## Activity:
Here the job is to transcribe only the lines from the one containing "Tiendas cercanas" through the last line below, exactly as written; please leave out pictures.

## Data provided:
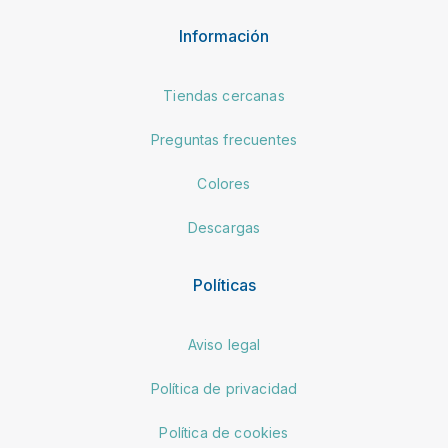
Información
Tiendas cercanas
Preguntas frecuentes
Colores
Descargas
Políticas
Aviso legal
Política de privacidad
Política de cookies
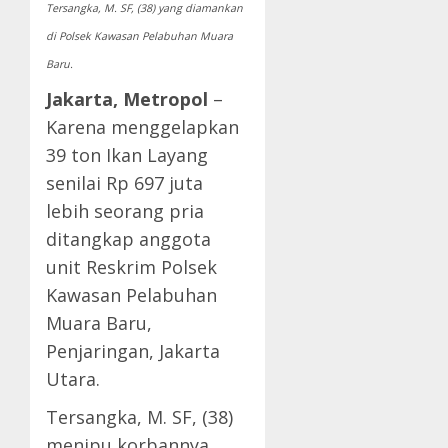
Tersangka, M. SF, (38) yang diamankan
di Polsek Kawasan Pelabuhan Muara
Baru.
Jakarta, Metropol
–
Karena menggelapkan
39 ton Ikan Layang
senilai Rp 697 juta
lebih seorang pria
ditangkap anggota
unit Reskrim Polsek
Kawasan Pelabuhan
Muara Baru,
Penjaringan, Jakarta
Utara.
Tersangka, M. SF, (38)
menipu korbannya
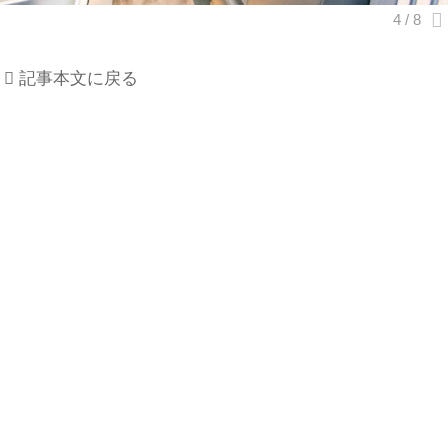
記事本文に戻る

## Your response:
Tiendas cercanas
Preguntas frecuentes
Colores
Descargas
Políticas
Aviso legal
Política de privacidad
Política de cookies
Tersangka, M. SF, (38) yang diamankan
di Polsek Kawasan Pelabuhan Muara
Baru.
Jakarta, Metropol
–
Karena menggelapkan
39 ton Ikan Layang
senilai Rp 697 juta
lebih seorang pria
ditangkap anggota
unit Reskrim Polsek
Kawasan Pelabuhan
Muara Baru,
Penjaringan, Jakarta
Utara.
Tersangka, M. SF, (38)
menipu korbannya
記事本文に戻る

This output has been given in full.